Et, poursuit le journal, plusieurs sources le confirment : les déserteurs comme lui remontent vers le nord et repassent la frontière avec le Congo pour se joindre au M23. Dans un autre article, le même journal relate comment cette rébellion du M23, regroupée autour de l'ex-général tutsi Bosco Ntaganda, est en train de recruter d'anciens miliciens démobilisés hutus des FDLR. Comme quoi le M23, poursuit die tageszeitung, aspire à rassembler tous les combattants rwandophones dans l'est du Congo.

Nigeria Bodo, Ogoniland Öl
Exploitation pétrolière en pays ogoniImage : AP

Shell devant la justice américaine

Retour au Nigeria, mais dans le sud du pays, dans le delta du Niger. Un procès a été intenté, aux États-Unis, contre la compagnie pétrolière Shell et, à en juger par un article de la presse allemande, l'Allemagne s'en inquiète. Cet article est paru dans la Süddeutsche Zeitung qui remonte tout d'abord au début des années 90. Barinem Kiobel et ses compagnons, écrit le journal, n'avaient à l'époque aucune chance.

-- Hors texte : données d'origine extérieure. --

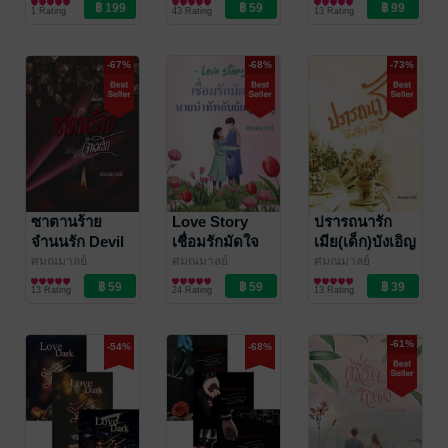
นิยายโรมานซ์
นิยายโรมานซ์
นิยายโรมานซ์
ยอดดวงใจ)
1 Rating
43 Rating
13 Rating
-67%
-68%
-73%
ซาตานร้าย
Love Story
ปรารถนารัก
จำนนรัก Devil
เชื่อมรักมัดใจ
เมีย(เด็ก)บังเอิญ
of Love
นายนำทัพกับยัย
ศมณมาลย์
ศมณมาลย์
ศมณมาลย์
นิยายโรมานซ์
นิยายโรมานซ์
นิยายโรมานซ์
คุณหนู
13 Rating
24 Rating
13 Rating
-61%
-54%
-68%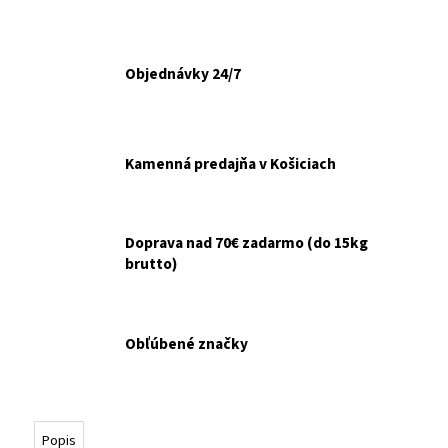
č
a
m
e
Objednávky 24/7
GOURMET
GOLD
KÚSKY
Kamenná predajňa v Košiciach
V
ŠŤAVE
8X85G
€6,10
Doprava nad 70€ zadarmo (do 15kg
Pôvodne:
brutto)
€6,50
Obľúbené značky
Popis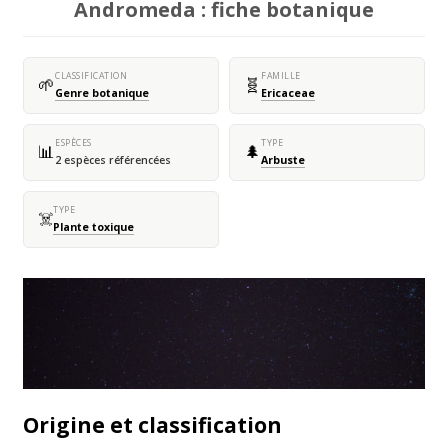
Andromeda : fiche botanique
CLASSIFICATION
FAMILLE
🌱
🧬
Genre botanique
Ericaceae
ESPÈCES
TYPE
📊
🌲
2 espèces référencées
Arbuste
TYPE
☠️
Plante toxique
Origine et classification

Leur "Mouvement pour la survie du peuple ogoni" avait osé protester contre la société Shell. Par son exploitation pétrolière elle menaçait la survie du peuple ogoni.

En 1994, Kiobel et d'autres dirigeants de son mouvement furent arrêtés et condamnés à mort par un tribunal spécial. Selon sa famille, Shell avait acheté de faux témoignages. À présent, elle cherche à obtenir justice, non pas au Nigeria ni aux Pays-Bas ou en Grande-Bretagne, où le trust anglo-néerlandais a ses deux sièges, mais aux États-Unis. Une loi de 1789 permet en effet de saisir la justice américaine dans des affaires de droits de l'Homme, même lorsqu'elles n'ont rien à voir avec les États-Unis.

Après être passée par différentes instances, l'affaire est maintenant devant la Cour suprême à Washington qui devra trancher sur la compétence de la justice américaine en la matière. Les conséquences, poursuit le journal, pourraient aussi affecter des entreprises allemandes. Raison pour laquelle le gouvernement allemand est intervenu. Dès le mois de février, il a fait parvenir à la Cour suprême une prise de position dans laquelle il exprime son inquiétude pour le cas où des plaintes seraient autorisées aux États-Unis avant que toutes les voies juridiques ne soient épuisées dans les pays d'origine des entreprises. A l'évidence, souligne le journal, l'affaire a sonné l'alarme au sein de l'économie allemande.